**Goal of the exercise**: Look at each line below and count those with the word "Качество"; the answer is that number only.

[Data records]
▬▬▬▬▬▬

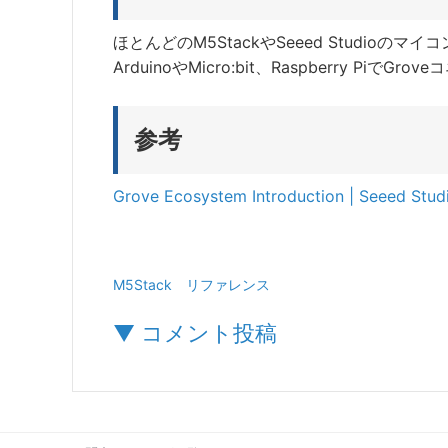
ほとんどのM5StackやSeeed Studio
ArduinoやMicro:bit、Raspberry 
参考
Grove Ecosystem Introduction | Seeed Stud
M5Stack
リファレンス
▼ コメント投稿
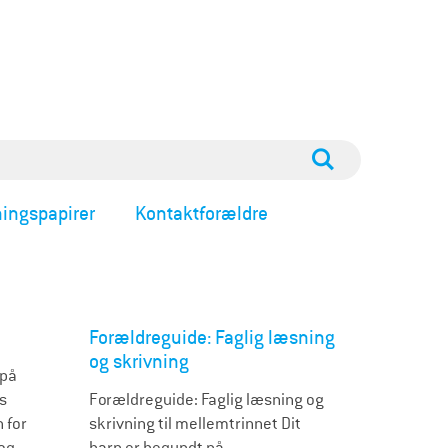
ingspapirer
Kontaktforældre
Forældreguide: Faglig læsning
og skrivning
 på
es
Forældreguide: Faglig læsning og
 for
skrivning til mellemtrinnet Dit
 og
barn er begyndt på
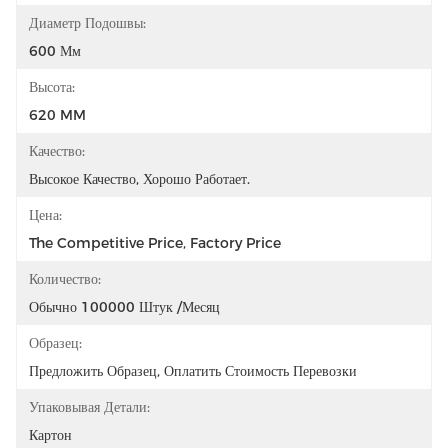
Диаметр Подошвы:
600 Мм
Высота:
620 MM
Качество:
Высокое Качество, Хорошо Работает.
Цена:
The Competitive Price, Factory Price
Количество:
Обычно 100000 Штук /месяц
Образец:
Предложить Образец, Оплатить Стоимость Перевозки
Упаковывая Детали:
Картон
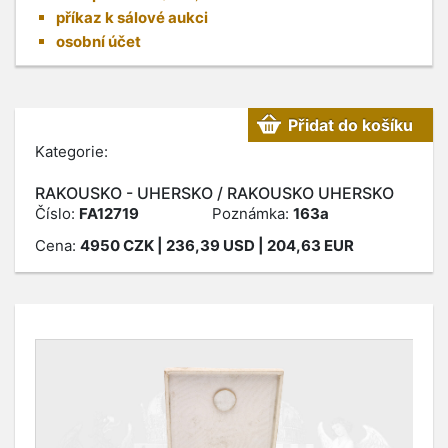
příkaz k sálové aukci
osobní účet
Přidat do košíku
Kategorie:
RAKOUSKO - UHERSKO / RAKOUSKO UHERSKO
Číslo:
FA12719
Poznámka:
163a
Cena:
4950
CZK
| 236,39 USD | 204,63 EUR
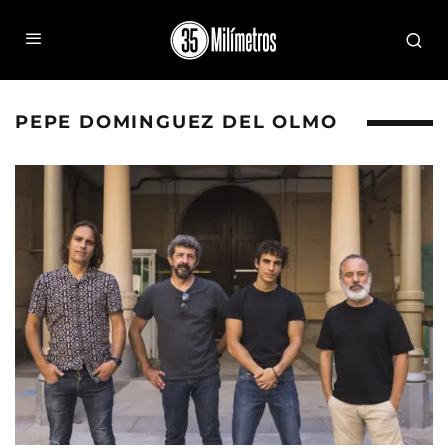
PEPE DOMINGUEZ DEL OLMO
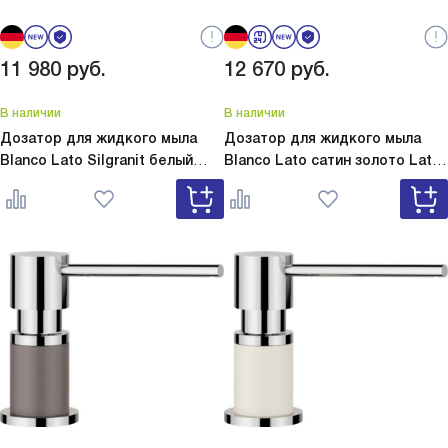
11 980
руб.
12 670
руб.
В наличии
В наличии
Дозатор для жидкого мыла
Дозатор для жидкого мыла
Blanco Lato Silgranit белый
Blanco Lato сатин золото
Lato
Lato Silgranit белый 525814
сатин золото 526699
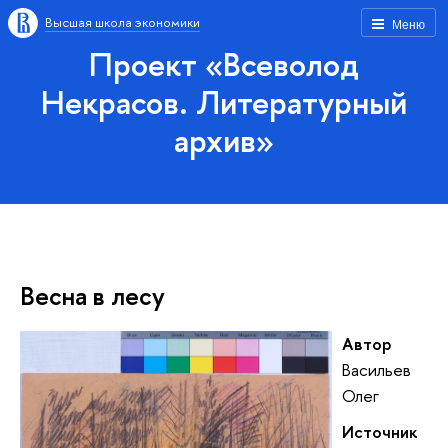
Высшая школа экономики
Меню
Проект «Всеволод
Некрасов. Литературный
архив»
Весна в лесу
Автор
Васильев
Олег
Источник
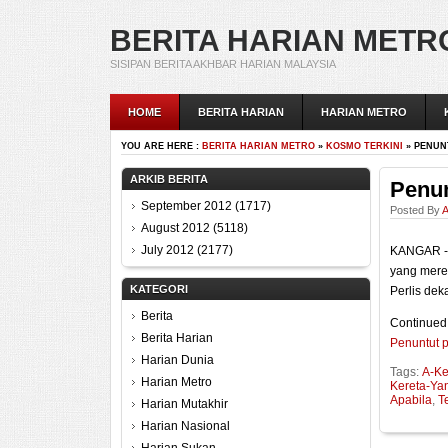
BERITA HARIAN METR
SISIPAN BERITA AKHBAR HARIAN MALAYSIA
HOME
BERITA HARIAN
HARIAN METRO
YOU ARE HERE :
BERITA HARIAN METRO
»
KOSMO TERKINI
» PENUN
ARKIB BERITA
Penun
September 2012
(1717)
Posted By
A
August 2012
(5118)
July 2012
(2177)
KANGAR - 
yang mere
KATEGORI
Perlis dekat
Berita
Continued
Berita Harian
Penuntut 
Harian Dunia
Tags:
A-Ke
Harian Metro
Kereta-Ya
Apabila
,
T
Harian Mutakhir
Harian Nasional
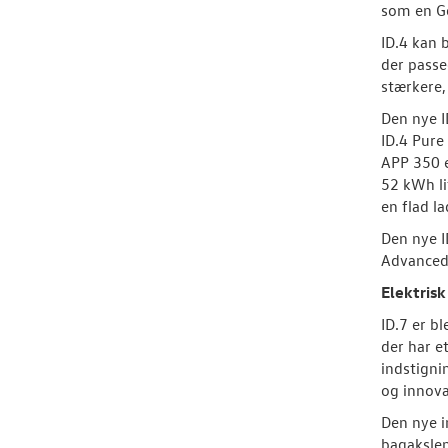
som en Go
ID.4 kan 
der passe
stærkere,
Den nye I
ID.4 Pure
APP 350 e
52 kWh li
en flad l
Den nye I
Advanced,
Elektrisk
ID.7 er b
der har e
indstigni
og innova
Den nye 
bagakslen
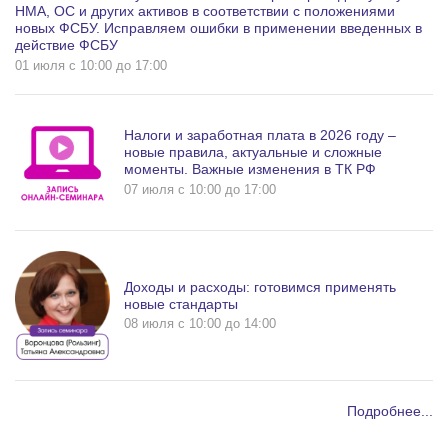
НМА, ОС и других активов в соответствии с положениями
новых ФСБУ. Исправляем ошибки в применении введенных в
действие ФСБУ
01 июля c 10:00 до 17:00
Налоги и заработная плата в 2026 году –
новые правила, актуальные и сложные
моменты. Важные изменения в ТК РФ
07 июля c 10:00 до 17:00
Доходы и расходы: готовимся применять
новые стандарты
08 июля c 10:00 до 14:00
Подробнее...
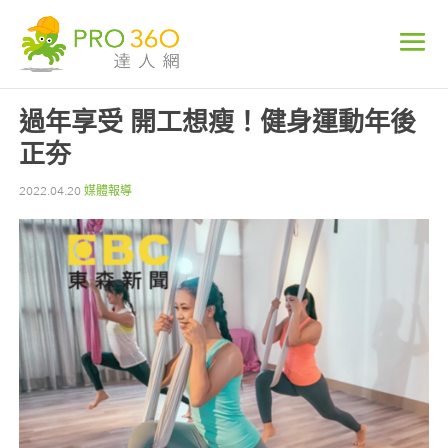
過年享受 開工想瘦！健身運動年後
正夯
2022.04.20
媒體報導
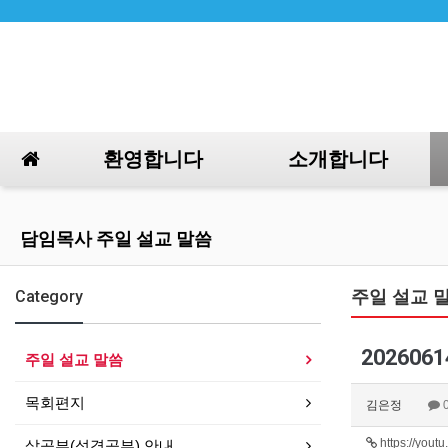
환영합니다
소개합니다
담임목사 주일 설교 말씀
Category
주일 설교 
202606
주일 설교 말씀
목회편지
김은정
https://you
삶공부(성경공부) 안내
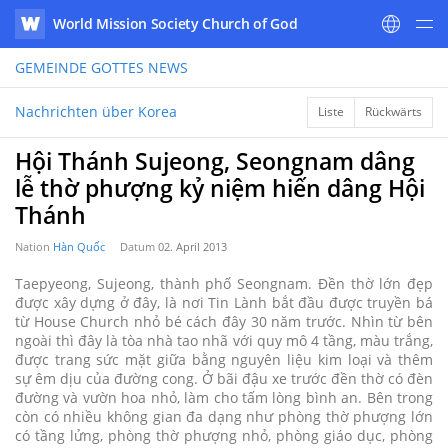
World Mission Society Church of God
WATV
GEMEINDE GOTTES
NEWS
Nachrichten über Korea
Liste
Rückwärts
Hội Thánh Sujeong, Seongnam dâng
lễ thờ phượng kỷ niệm hiến dâng Hội
Thánh
Nation
Hàn Quốc
Datum
02. April 2013
Taepyeong, Sujeong, thành phố Seongnam. Đền thờ lớn đẹp
được xây dựng ở đây, là nơi Tin Lành bắt đầu được truyền bá
từ House Church nhỏ bé cách đây 30 năm trước. Nhìn từ bên
ngoài thì đây là tòa nhà tao nhã với quy mô 4 tầng, màu trắng,
được trang sức mặt giữa bằng nguyên liệu kim loại và thêm
sự êm dịu của đường cong. Ở bãi đậu xe trước đền thờ có đèn
đường và vườn hoa nhỏ, làm cho tấm lòng bình an. Bên trong
còn có nhiều không gian đa dạng như phòng thờ phượng lớn
có tầng lửng, phòng thờ phượng nhỏ, phòng giáo dục, phòng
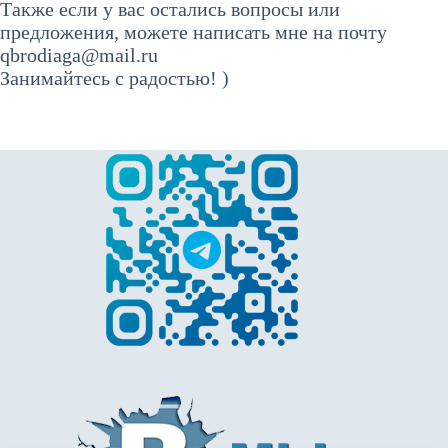
Также если у вас остались вопросы или
предложения, можете написать мне на почту
qbrodiaga@mail.ru
Занимайтесь с радостью! )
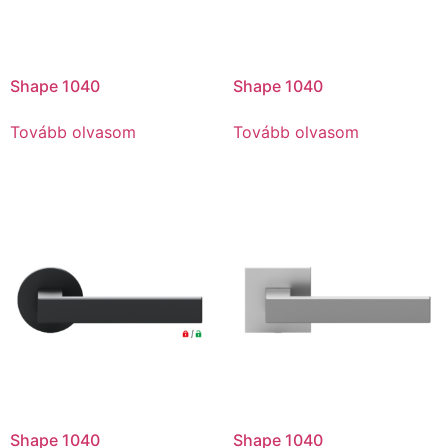
Shape 1040
Shape 1040
Tovább olvasom
Tovább olvasom
Shape 1040
Shape 1040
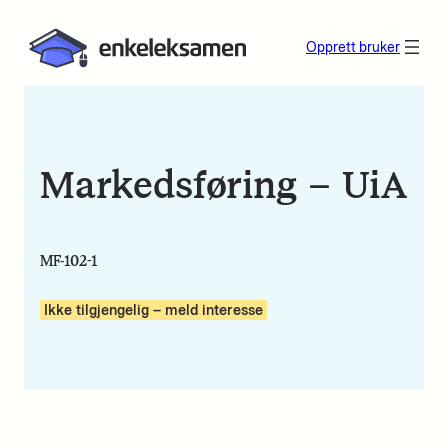
Opprett bruker
Markedsføring – UiA
MF-102-1
Ikke tilgjengelig – meld interesse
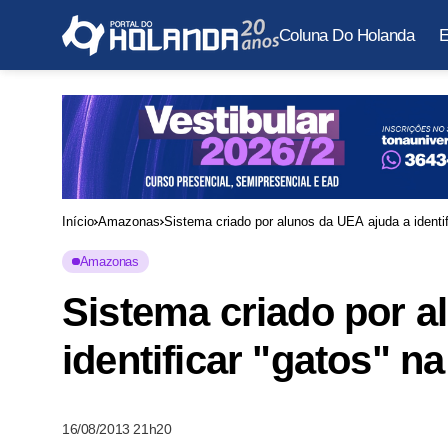
Coluna Do Holanda
E
Início
Amazonas
Sistema criado por alunos da UEA ajuda a identifi
Amazonas
Sistema criado por a
identificar "gatos" na
16/08/2013 21h20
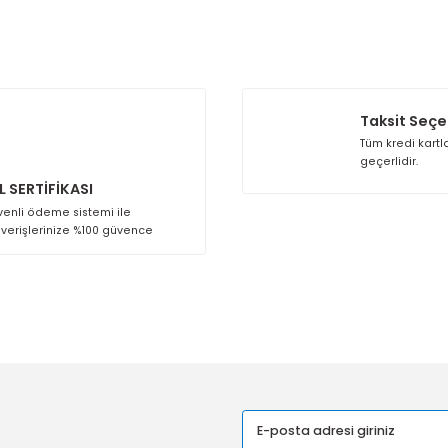
erini düşürmeye yardımcı olur. Bu özellikleriyle FAKK Geriye E
 diğer konularda yetersiz gördüğünüz noktaları öneri formunu kullana
Bu ürüne ilk yorumu siz yapın!
Yorum Yaz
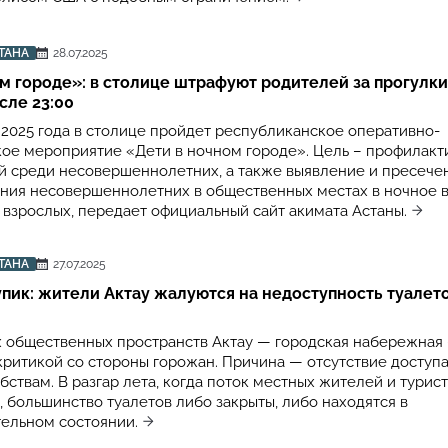
ТАНА
28.07.2025
м городе»: в столице штрафуют родителей за прогулки
сле 23:00
 2025 года в столице пройдет республиканское оперативно-
ое мероприятие «Дети в ночном городе». Цель – профилакт
 среди несовершеннолетних, а также выявление и пресече
ния несовершеннолетних в общественных местах в ночное 
взрослых, передает официальный сайт акимата Астаны.
ТАНА
27.07.2025
пик: жители Актау жалуются на недоступность туалето
х общественных пространств Актау — городская набережная
критикой со стороны горожан. Причина — отсутствие доступа
ствам. В разгар лета, когда поток местных жителей и турис
 большинство туалетов либо закрыты, либо находятся в
ельном состоянии.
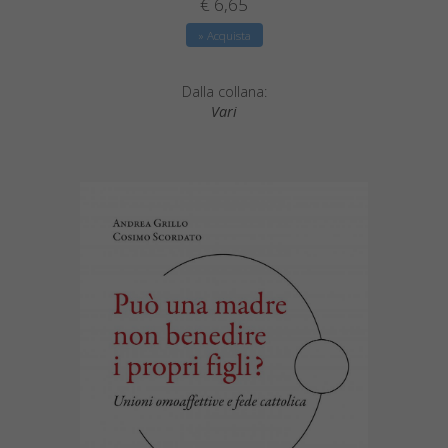
€ 6,65
» Acquista
Dalla collana:
Vari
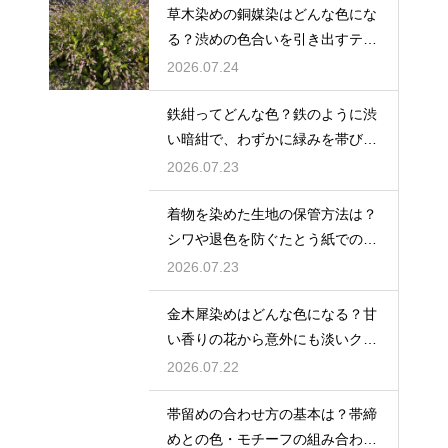
草木染めの銅媒染はどんな色にな
る？渋めの色合いを引き出すテク
ニック
2026.07.24
鉄紺ってどんな色？鉄のように渋
い暗紺で、わずかに緑みを帯びた
伝統色を解説
2026.07.23
着物を染めた生地の保管方法は？
シワや退色を防ぐたとう紙での保
存術
2026.07.23
金木犀染めはどんな色になる？甘
い香りの花から意外にも淡いクリ
ーム色〜ベージュに染まる
2026.07.22
帯留めの合わせ方の基本は？帯締
めとの色・モチーフの組み合わせ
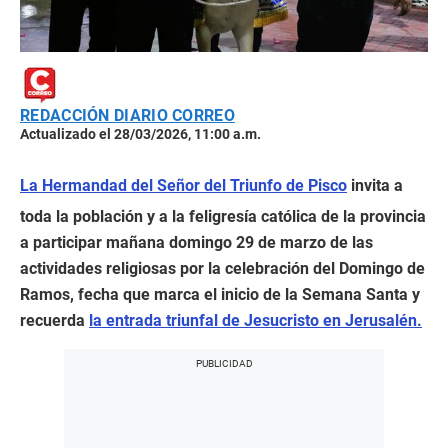
REDACCIÓN DIARIO CORREO
Actualizado el 28/03/2026, 11:00 a.m.
La Hermandad del Señor del Triunfo de Pisco
invita a
toda la población y a la feligresía católica de la provincia
a participar mañana domingo 29 de marzo de las
actividades religiosas por la celebración del Domingo de
Ramos, fecha que marca el inicio de la Semana Santa y
recuerda
la entrada triunfal de Jesucristo en Jerusalén.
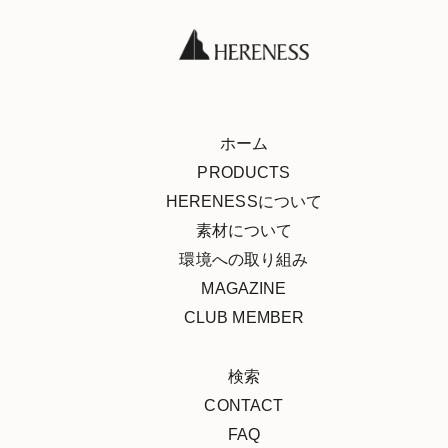
ホーム
PRODUCTS
HERENESSについて
素材について
環境への取り組み
MAGAZINE
CLUB MEMBER
検索
CONTACT
FAQ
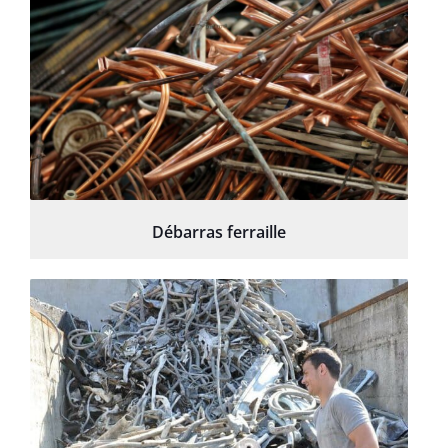
Débarras ferraille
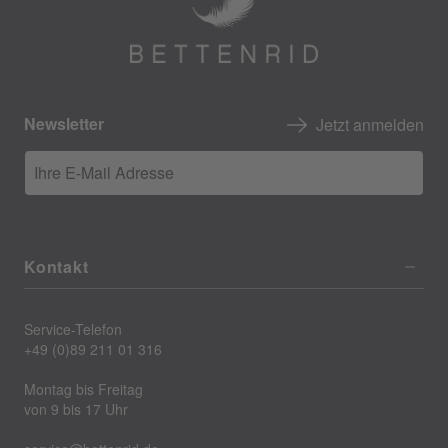
Newsletter
Jetzt anmelden
Ihre E-Mail Adresse
Kontakt
Service-Telefon
+49 (0)89 211 01 316
Montag bis Freitag
von 9 bis 17 Uhr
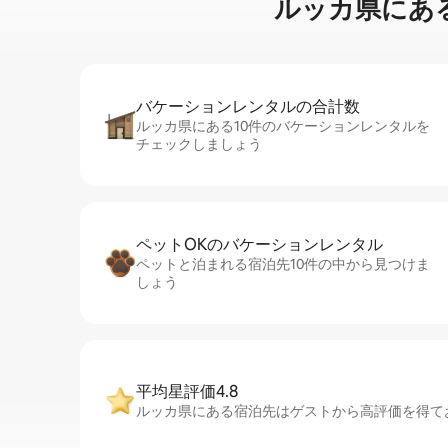
ルッカ県に⁠あ⁠るタ
バケーションレ⁠ン⁠タ⁠ル⁠の合⁠計⁠数
ルッカ県にある10件のバケーションレンタルを
チェックしましょう
ペットOKのバ⁠ケ⁠ー⁠シ⁠ョ⁠ンレ⁠ン⁠タ⁠ル
ペットと泊まれる宿泊先10件の中から見つけま
しょう
平均星評価4.8
ルッカ県にある宿泊先はゲストから高評価を得てお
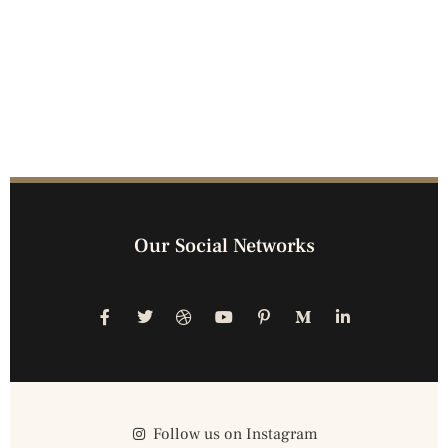
Our Social Networks
Follow us on Instagram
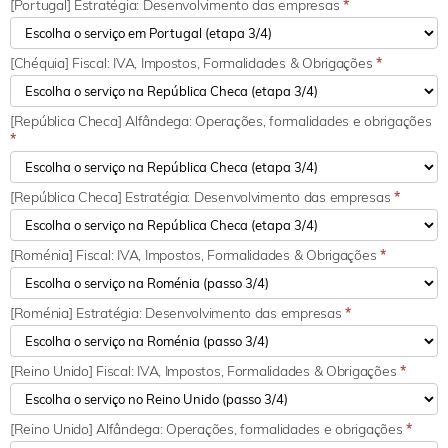
[Portugal] Estratégia: Desenvolvimento das empresas
*
[Chéquia] Fiscal: IVA, Impostos, Formalidades & Obrigações
*
[República Checa] Alfândega: Operações, formalidades e obrigações
*
[República Checa] Estratégia: Desenvolvimento das empresas
*
[Roménia] Fiscal: IVA, Impostos, Formalidades & Obrigações
*
[Roménia] Estratégia: Desenvolvimento das empresas
*
[Reino Unido] Fiscal: IVA, Impostos, Formalidades & Obrigações
*
[Reino Unido] Alfândega: Operações, formalidades e obrigações
*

▬▬▬▬▬▬

**Response area**: 2